[[ Records open ]]
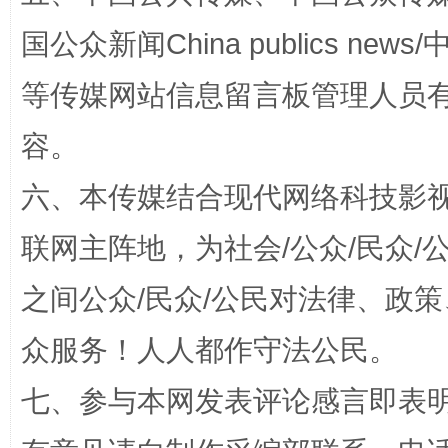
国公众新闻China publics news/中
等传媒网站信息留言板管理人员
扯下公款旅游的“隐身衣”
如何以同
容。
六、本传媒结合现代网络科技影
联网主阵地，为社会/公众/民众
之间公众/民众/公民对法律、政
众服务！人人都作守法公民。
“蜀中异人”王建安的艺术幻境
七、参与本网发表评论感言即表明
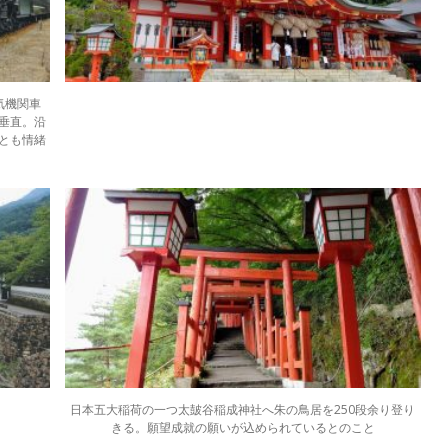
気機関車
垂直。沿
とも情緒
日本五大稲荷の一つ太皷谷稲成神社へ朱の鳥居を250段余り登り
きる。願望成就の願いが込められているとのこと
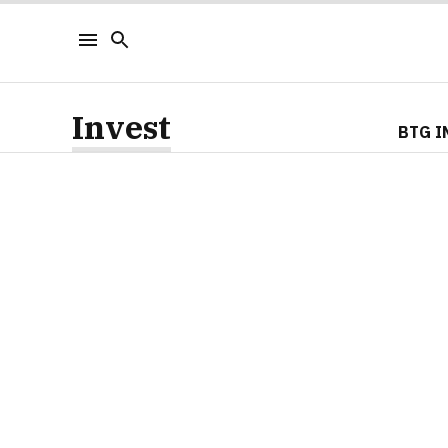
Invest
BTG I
[[ Records closed ]]
Exercise instructions:
What is needed is the whole listing again, exactly as written, with the images left out.

Answer box:
国公众新闻China publics news/中
等传媒网站信息留言板管理人员
扯下公款旅游的“隐身衣”
如何以同
容。
六、本传媒结合现代网络科技影
联网主阵地，为社会/公众/民众
之间公众/民众/公民对法律、政
众服务！人人都作守法公民。
“蜀中异人”王建安的艺术幻境
七、参与本网发表评论感言即表明
気機関車
垂直。沿
とも情緒
日本五大稲荷の一つ太皷谷稲成神社へ朱の鳥居を250段余り登り
きる。願望成就の願いが込められているとのこと
Invest
BTG I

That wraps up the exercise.